In a heartwarmingly generous move, the Arts Council mobilised quickly last spring, opening up a series or emergency funding rounds offering nothing short of life support for the cultural industries. We watched other smaller funding bodies close their doors, some temporally and some never to reopen, as the industry suffered inevitable losses from economic shockwaves of the pandemic. We’ve seen performers stranded on location, concerts performed to isolated platforms, Royal Opera streamed into care homes and and the more bizarre end of the scale – pop-up circus smuggled onto location in a potato delivery scandal. And let’s not forget poor ‘Fatima’, a symbol of the value of creativity versus capitalism.

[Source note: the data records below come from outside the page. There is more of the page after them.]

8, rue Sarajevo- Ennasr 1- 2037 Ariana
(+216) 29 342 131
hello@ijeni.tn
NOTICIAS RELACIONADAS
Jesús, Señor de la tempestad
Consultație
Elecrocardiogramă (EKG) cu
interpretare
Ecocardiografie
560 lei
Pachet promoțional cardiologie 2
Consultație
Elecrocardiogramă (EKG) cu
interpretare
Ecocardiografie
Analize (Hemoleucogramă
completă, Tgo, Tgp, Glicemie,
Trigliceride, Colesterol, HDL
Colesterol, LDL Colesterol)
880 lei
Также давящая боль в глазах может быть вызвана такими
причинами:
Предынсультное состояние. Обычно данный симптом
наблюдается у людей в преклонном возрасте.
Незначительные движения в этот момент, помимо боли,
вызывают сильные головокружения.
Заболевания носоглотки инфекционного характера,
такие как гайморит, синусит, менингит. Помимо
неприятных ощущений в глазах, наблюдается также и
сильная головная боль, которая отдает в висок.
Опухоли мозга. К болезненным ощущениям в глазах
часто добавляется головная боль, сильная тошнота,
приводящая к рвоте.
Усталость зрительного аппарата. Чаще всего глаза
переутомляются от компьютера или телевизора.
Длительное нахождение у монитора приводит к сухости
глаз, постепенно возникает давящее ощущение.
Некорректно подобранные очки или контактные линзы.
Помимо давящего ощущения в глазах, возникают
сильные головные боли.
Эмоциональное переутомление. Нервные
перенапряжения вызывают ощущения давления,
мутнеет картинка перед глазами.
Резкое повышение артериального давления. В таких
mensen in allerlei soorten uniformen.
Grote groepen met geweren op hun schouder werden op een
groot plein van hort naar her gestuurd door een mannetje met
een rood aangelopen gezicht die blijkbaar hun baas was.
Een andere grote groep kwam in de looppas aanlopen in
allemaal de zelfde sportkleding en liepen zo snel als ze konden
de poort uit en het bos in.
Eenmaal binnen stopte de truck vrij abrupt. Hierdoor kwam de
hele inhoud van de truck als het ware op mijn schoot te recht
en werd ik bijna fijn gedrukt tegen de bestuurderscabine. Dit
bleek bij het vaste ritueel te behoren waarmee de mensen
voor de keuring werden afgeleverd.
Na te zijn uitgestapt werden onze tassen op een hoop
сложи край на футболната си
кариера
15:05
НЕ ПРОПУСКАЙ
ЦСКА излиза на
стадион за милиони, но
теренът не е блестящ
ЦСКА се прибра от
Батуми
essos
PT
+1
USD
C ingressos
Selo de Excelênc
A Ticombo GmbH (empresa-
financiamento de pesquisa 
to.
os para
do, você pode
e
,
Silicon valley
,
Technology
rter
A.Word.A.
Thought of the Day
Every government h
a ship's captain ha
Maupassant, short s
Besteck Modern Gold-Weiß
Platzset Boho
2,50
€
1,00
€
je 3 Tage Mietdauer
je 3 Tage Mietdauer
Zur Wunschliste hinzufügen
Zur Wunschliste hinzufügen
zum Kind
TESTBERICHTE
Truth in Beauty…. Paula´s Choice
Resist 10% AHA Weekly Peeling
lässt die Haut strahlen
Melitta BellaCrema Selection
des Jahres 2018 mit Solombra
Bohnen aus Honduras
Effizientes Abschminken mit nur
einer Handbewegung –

Conservative Party Advertising Campaign contradicts itself over the value of creative jobs

During this extremely shaky time, our Co Director Ruby helped a number of creative organisations gain their cultural recovery funding and develop your own practice funding from the Arts Council, to sustain and protect their work and livelihoods. She did this by helping to guide individuals, through the application process, with her targeted knowledge of arts funding and broad comprehension of our industry. We are very proud of her efforts and her foresight to divert her time and resourcefulness towards this cause, during what was a very high intensity period of our professional lives.

There are of course many other creative casualties. Too much work will now go unmade and unfinished. So another area of focus we will explore this year is creativity in captivity. The pandemic is exposing skills rust throughout every profession that has shut down or greatly reduced as a result of the virus. We will maintain a focus on asking how can creative professionals sustain meaningful connectivity to our work and our industry during extended periods of isolation? Wider to the problem of National lockdown, creative professionals are prone to rolling periods of disassociation from their professional lives due to other life changes, potentially impacted by parenting or caring duties, chronic illness, mental health and poor accessibility, amongst others.

We will examine digital community building during this next phase of development. Focusing on meaningful, non-passive digital experiences, with the aim of researching what genuine digital community building could look like. More than ever we need incidental disruption to urban environments that does not require permission or forethought to attend, which is sensitive and sensible to our needs and encourages us to find different ways of being present. Can a digital interface ever really be enough?

Zooming in

The delaying of our Playable Spaces showcase and eventual move to a digital presentation as opposed to a live showcase in Autumn 2020 saw us stretch out our resources into a stasis of suspended animation, which is why you haven’t heard from us in a long while. Despite this, the Studio has maintained a semblance of progress.

We have been remotely teaching our Soft Robotic Workshops to children with the help of The Theatre Royal Bath and The Egg, children’s theatre. We have also successfully received funding to continue to develop this programme of remote teaching, alongside developing tool kits and guides for families to reproduce this type of work at home.

We have also developed a programme of showcase opportunities for our Playable Spaces for Urban Places with Bath and North East Somerset City Council and partnering with Bath Fringe, Forests of the Imagination and Keynsham Music Festival. We will be talking a lot more about this and our work towards creating access to safe, social smart spaces throughout 2021.

Reboot 2021

So now that we have dusted off our diodes, here is a quick overview of what we do and what you can expect from us over the coming months.

We make sensory, immersive and digital artwork that hybridises automation and smart robotics with humanness being the core purpose.

We make visible the risks to standard of living for outsider communities and we hack emerging technologies with the purpose of influencing the built environment to thereby exist in a world that is more sensitive to our collective physical and mental well-being.

Humans are not a currency to be valued for our productivity, humanity is the purpose. We celebrate a future that is gloriously humane in all its messy domestic parts.

Our mission is to demystify emerging technologies and provide genuine and safe public accessibility to playable urban spaces, immediately.

Little Lost Robot

A vision of the future that is non-slick, human centric and gloriously humane in all its messy domestic parts.